And then his name and another line: “I will make up to you, dear father, for all you suffer now for me.”
“And He has kept him safe,” said the minister, “all these years.”
Katie came now and then, and looked in, but she did not speak, except once to say that grannie was sleeping still. Even Katie never knew how the minister and her grandfather passed the long morning. It was noon when she went in and told them that dinner was nearly ready, and that grannie was awake and asking for them. Afterward Mr Maxwell told Miss Elizabeth something about it.

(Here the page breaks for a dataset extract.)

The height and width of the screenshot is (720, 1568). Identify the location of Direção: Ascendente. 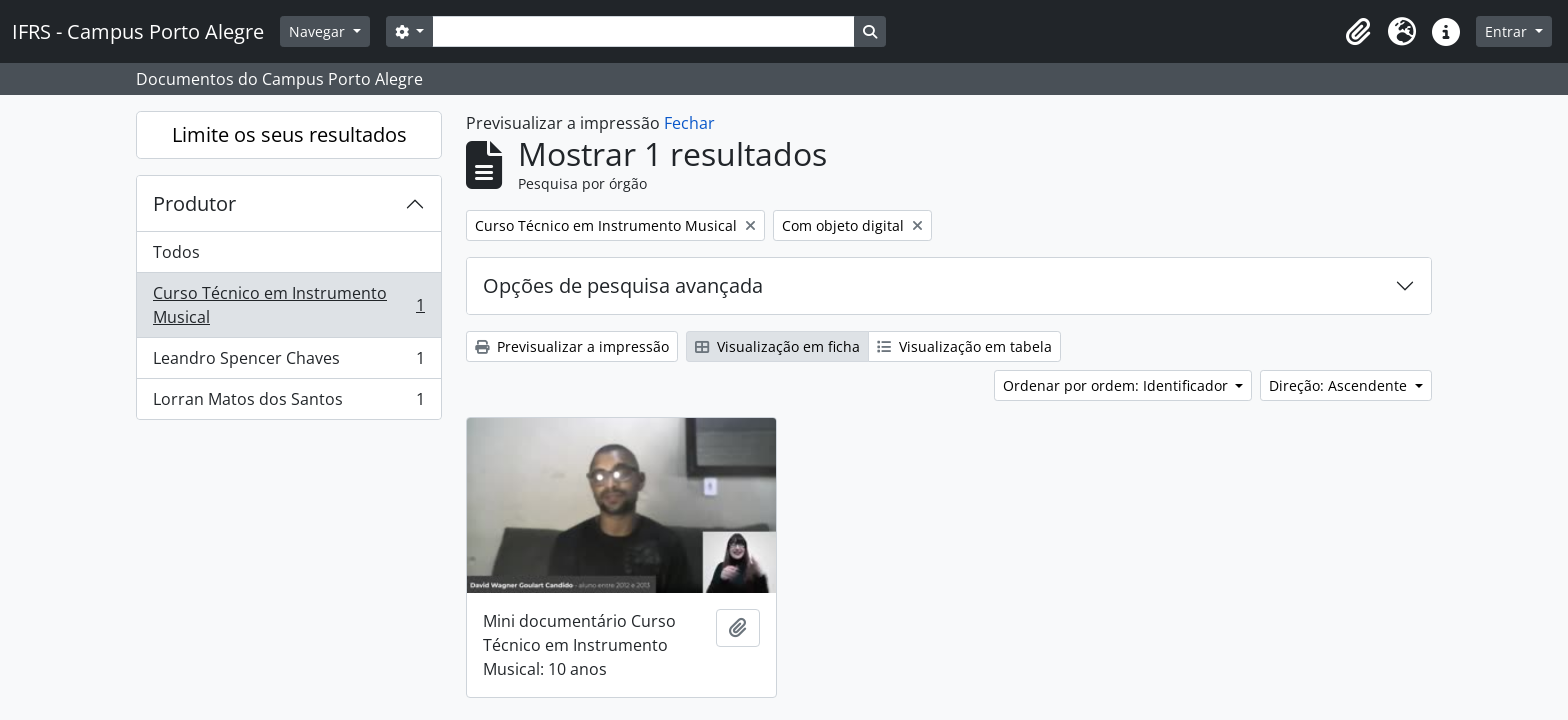 (1340, 385).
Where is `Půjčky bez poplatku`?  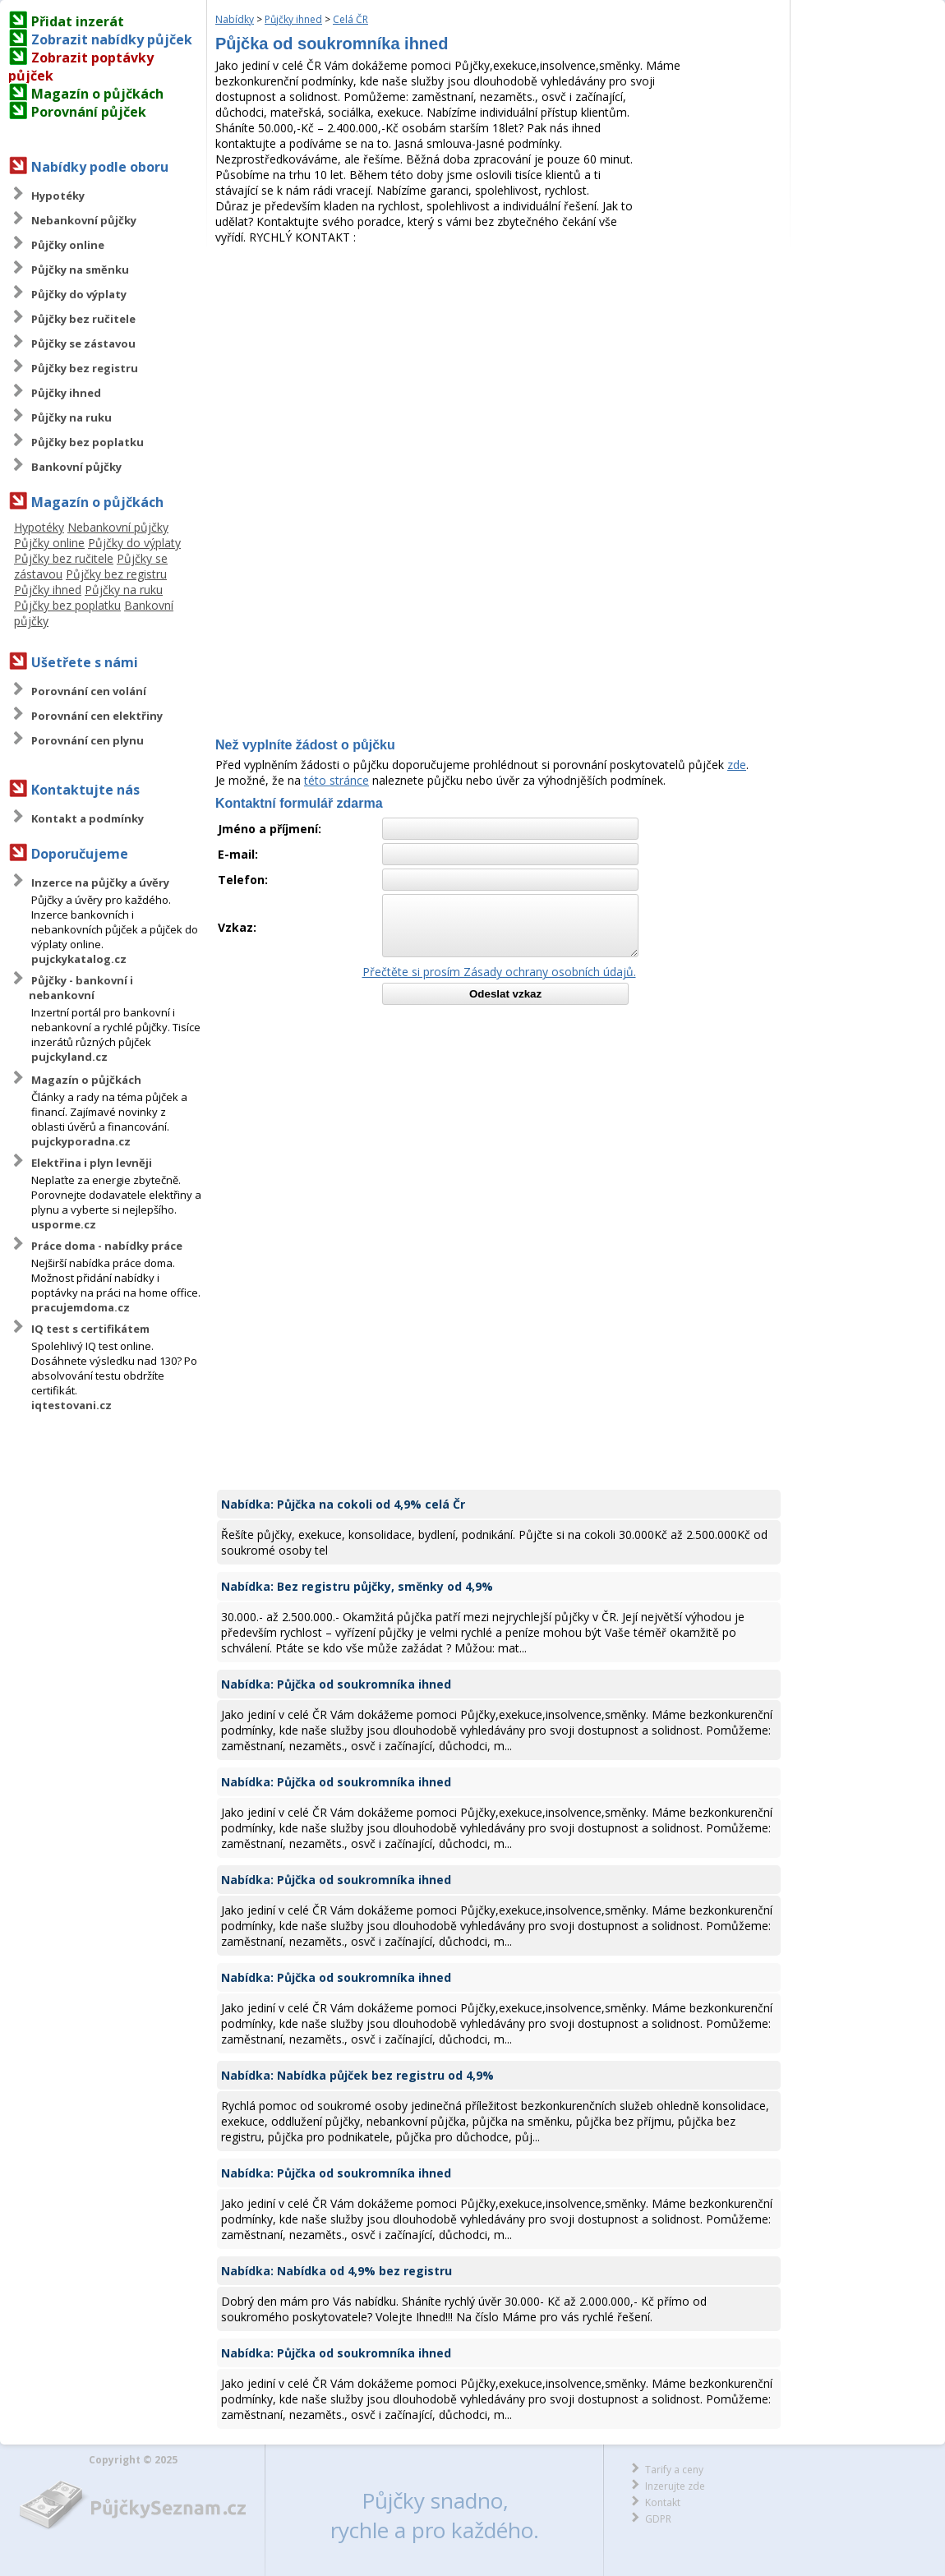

How as it gradually became clear to the father that his dear son’s light had not gone out in darkness, but that he had repented of his sin, and confessed it, and had been as he trusted forgiven, his grief and shame and penitence were even deeper than his joy.
“To think that I should have been misdoubting the Lord all this time, as though He had broken His promise to me! And how patient He has been—long-suffering and full of compassion. I have been hard on Jacob Holt. If God had dealt with me as I have in my heart dealt with him!”
The minister did not always know whether he was speaking to him, or to himself. By and by, when he got calmer, and “better acquainted” with the thought of the new joy, he told the minister, in broken words, the story of his love for his son, and the bitterness of his loss, and his wonder and sympathy grew as he listened.
What depths of woe the old man had sounded! With what agonies of bitterness and anger which had grown to be hatred almost, as the years went on, had he struggled. And he had sometimes yielded to the misery of doubt of God’s care. He had thought the struggle vain.
He had never been quite at peace with himself through it all. God had never left him to an easy conscience, where Jacob Holt was concerned, even at his quietest time, and when things were at their best with him. He had never left him to himself, and now the evil spirit was cast out.
“The patience He has had with me. It is wonderful!” he said again and again. “And now I ask nothing but that He may do His will with me and mine,” he added, as Katie came in.
“I think grannie is no worse, though she is very weak and cannot bear much,” was Katie’s gentle caution, lest she should be excited overmuch.